Одному богу известно, как трудно было нам уговорить донну Джулию Капеццуто пойти к морю и забраться в рыбачью лодку семейства Галеота: вот она, бледная, молча сидит в лодке, словно на веки вечные покидает родину, ее мучат страх и угрызения совести: «Как это, Паллонетто, ты обойдешься тут без меня?» Армандуччо Галеота пристроился на веслах. Он гребет очень медленно, словно говорит: «Извините меня, синьоры волны, что я вынужден на минуту разлучить вас друг с другом».

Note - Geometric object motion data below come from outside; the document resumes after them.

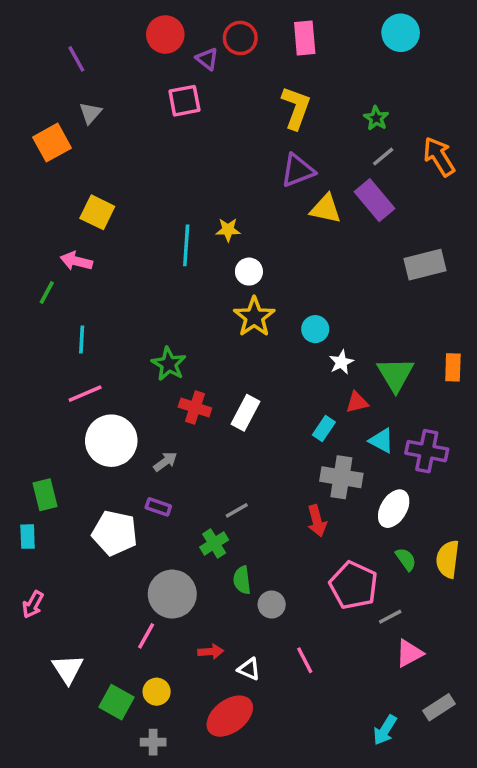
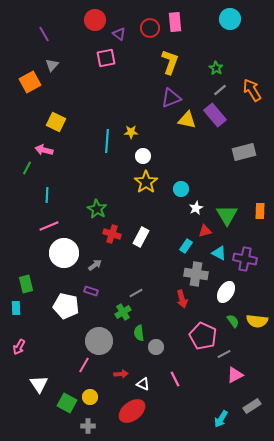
red circle: (240, 38) -> (150, 28), moved
yellow semicircle: (448, 559) -> (257, 321), turned -90

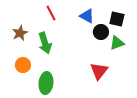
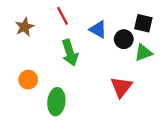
blue triangle: (87, 16) -> (98, 29), moved
brown star: (20, 33) -> (25, 27), moved
green arrow: (45, 43) -> (70, 53), moved

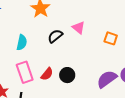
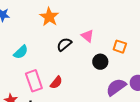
cyan semicircle: (22, 42) -> (21, 52), moved, turned 35
black circle: (67, 75) -> (100, 62), moved

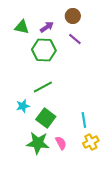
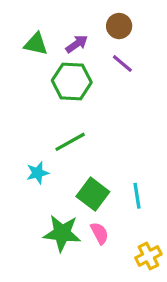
green square: (46, 118) -> (93, 194), moved
yellow cross: (91, 142) -> (148, 256), moved

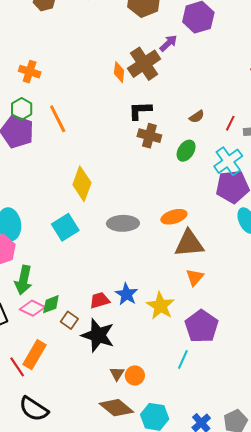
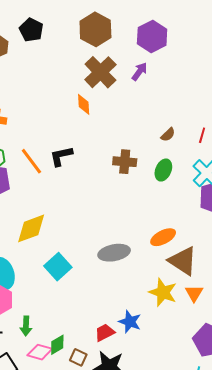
purple arrow: (168, 43) -> (139, 71), moved
brown cross: (144, 64) -> (100, 72), moved
black L-shape: (140, 111) -> (61, 156), moved
yellow diamond: (82, 184) -> (31, 228), moved, turned 60
brown triangle: (189, 244) -> (183, 261), turned 48
green arrow: (23, 280) -> (26, 326), size x0.7
yellow star: (160, 306) -> (163, 292), moved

Наши рыбачьи баркасы не слишком велики, зато очень крепкие. Когда скаредные святые случайно до отказа наполнят сети рыбой, баркасы становятся вместительными, как трансатлантические суда.
Итак, мы вшестером, не считая фляги настоящего вина из Авеллино и узелка с вяленой рыбой, по-королевски разместились в лодке. Предложил совершить эту незабываемую прогулку дон Вито Какаче: ему дали денежное вознаграждение и один день отпуска за то, что он в прошлую пятницу предотвратил кражу на улице Кьяйя. Дон Леопольдо Индзерра спрашивает у него:
— Сколько грабителей там было, если не секрет?
Ночной сторож с плохо скрываемой гордостью молодой мамаши говорит:
— Пятеро, вместе с тем, который стоял на стреме. У всех были ножи. Ни один не ушел.
Донна Джулия оживляется.
— Бедняги. Пять несчастных семей оплакивают своих отцов.
Ночной сторож подскакивает.
— Боже мой! Ведь кто-то должен был плакать: либо хозяйка ювелирного магазина, уступи она им свой сейф, либо я, если бы напоролся в темноте на нож, либо, как бог рассудил, эти канальи из Борго Сант-Антонио Абате.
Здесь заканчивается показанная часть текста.